Mainstream Engineering Awarded Contract from the U.S. Air Force for Thermal Energy Storage for Directed Energy Weapons
Airborne directed energy weapons, such as high-powered microwave or high-energy lasers require thermal energy storage to minimize the size and weight of the thermal management system. Current state-of-the-art methods fail to provide the necessary energy density, however, Mainstream has developed a new technology with five times the energy storage capacity per unit volume. In this effort, Mainstream will experimentally demonstrate this system and a follow-on effort will focus on the integration of the system into aircraft.
While many employers in Brevard County are discussing reductions in force, Mainstream has seen its staff increase by 14% in the last year alone. This new Air Force contract allows Mainstream to create additional job opportunities.
“This new Air Force contract award is another step in a series of ongoing job-creating new programs at Mainstream. We are actively seeking to create local jobs, improve the nation’s energy efficiency, and reduce our dependence on foreign oil, all while reducing emissions and preserving the environment. Our products have always been proudly ‘Made in the USA’,” stated Dr. Robert Scaringe, President of Mainstream.

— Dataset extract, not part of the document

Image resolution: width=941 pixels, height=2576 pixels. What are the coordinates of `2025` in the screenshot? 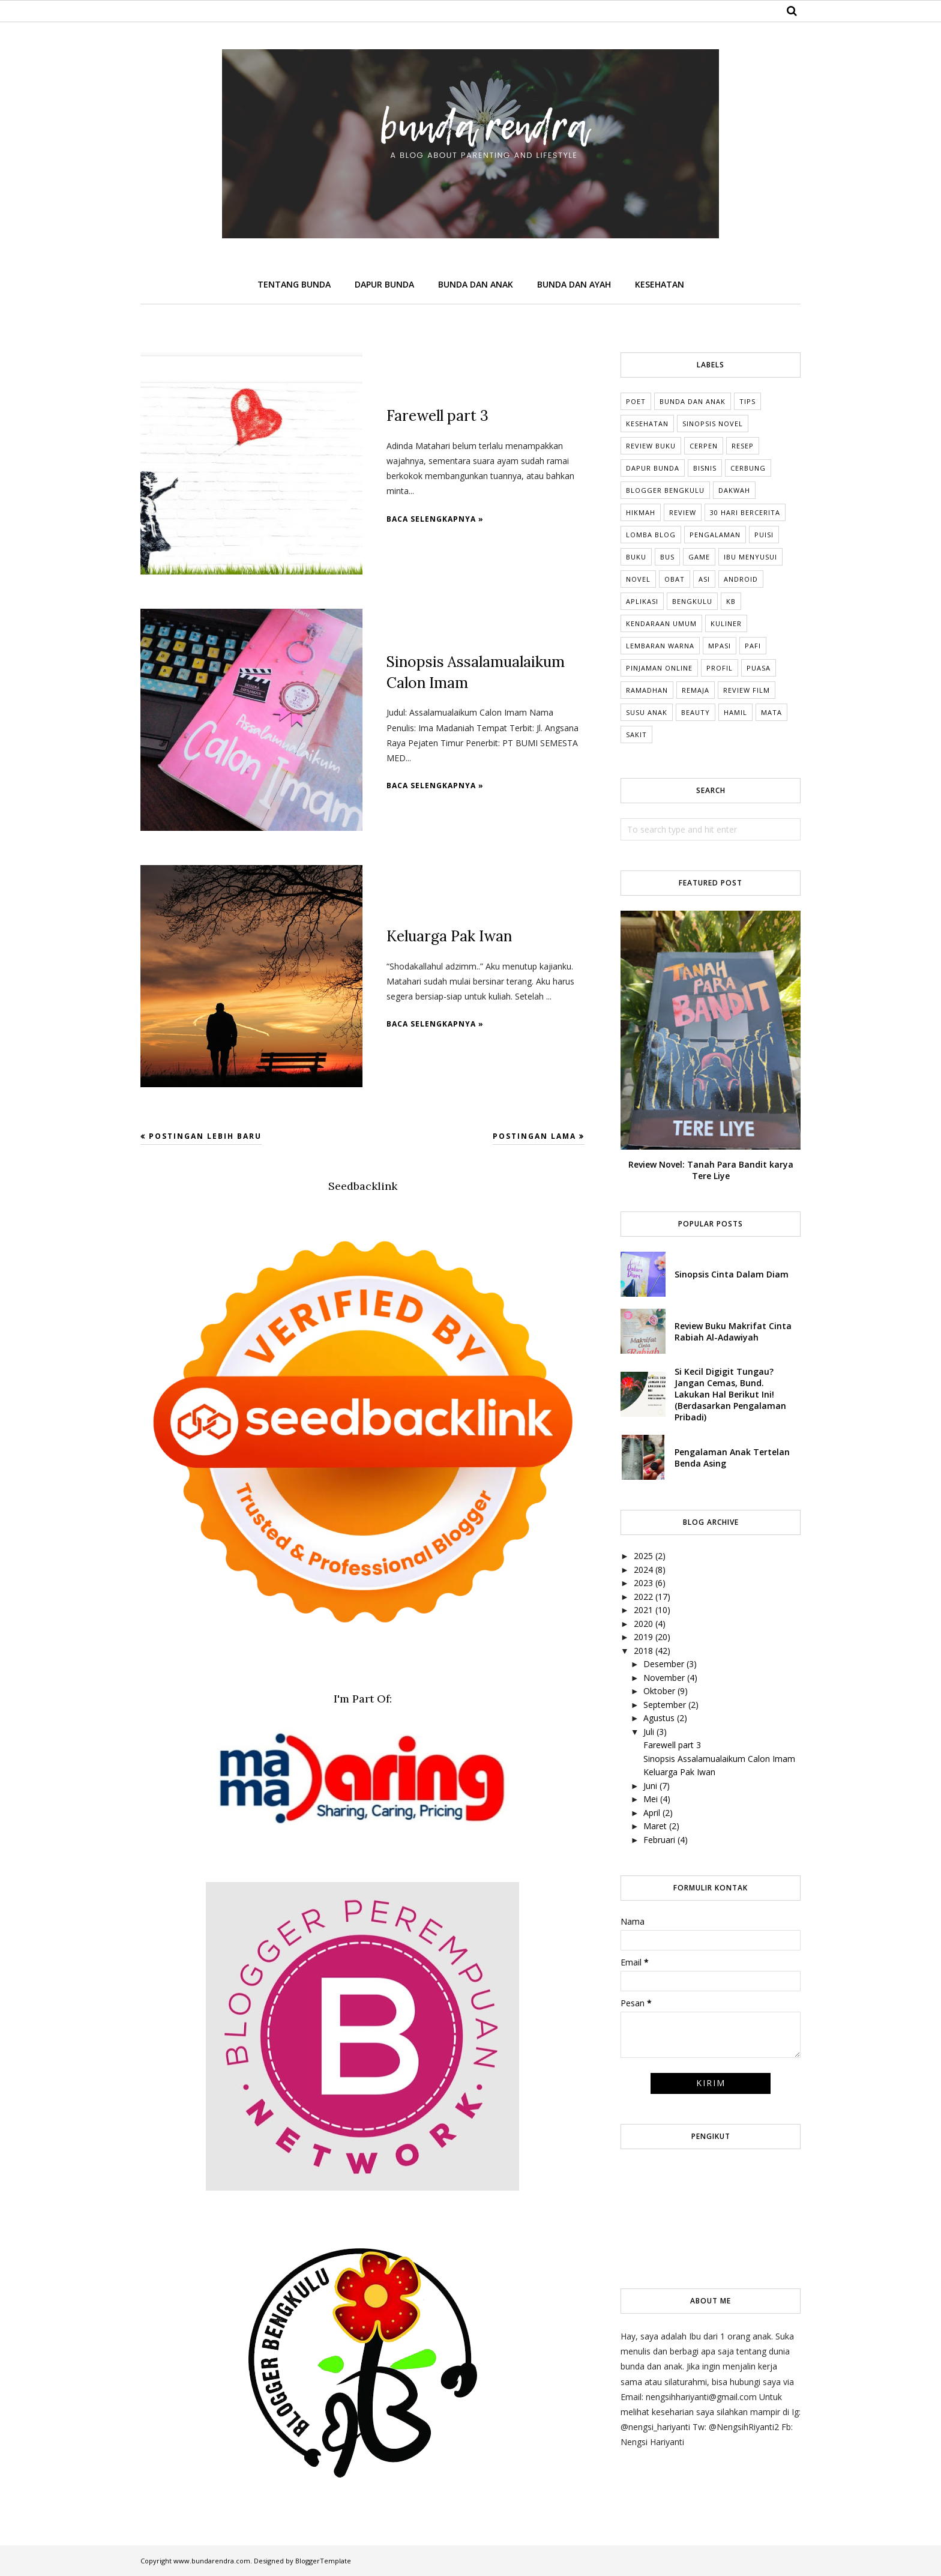 It's located at (643, 1555). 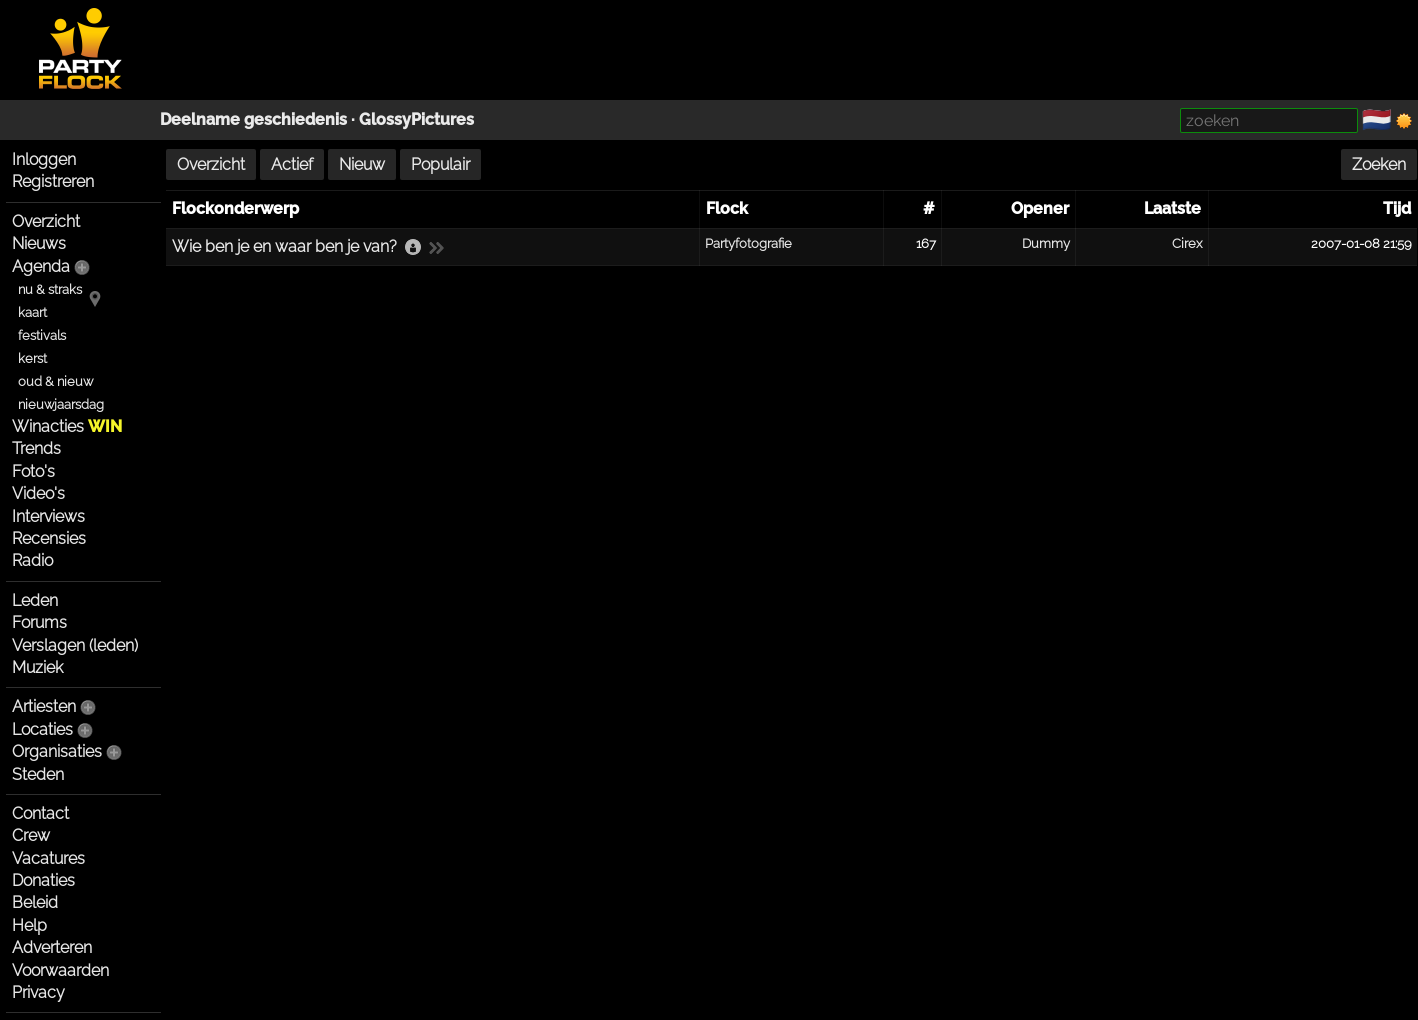  What do you see at coordinates (39, 243) in the screenshot?
I see `Nieuws` at bounding box center [39, 243].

About Mainstream Engineering Corporation
Mainstream Engineering Corporation is a solutions-oriented research, development, and manufacturing small business founded in 1986. Our primary mission is to transition advanced thermal control, energy storage, and energy conversion technology into high-quality, cost-effective, environmentally-safe green, commercial products. Products include lightweight diesel/JP8-fueled engines (including generators and hybrid vehicle drive trains), advanced thermal control units, advanced biomass conversion technologies, refrigerators/freezers for shipping containers, and the QwikProduct™ line of heating, ventilation, air conditioning, and refrigeration (HVAC/R) products. Areas of advanced research include thermal control, energy conversion, engine and emissions research, turbomachinery, chemical technology, and materials science.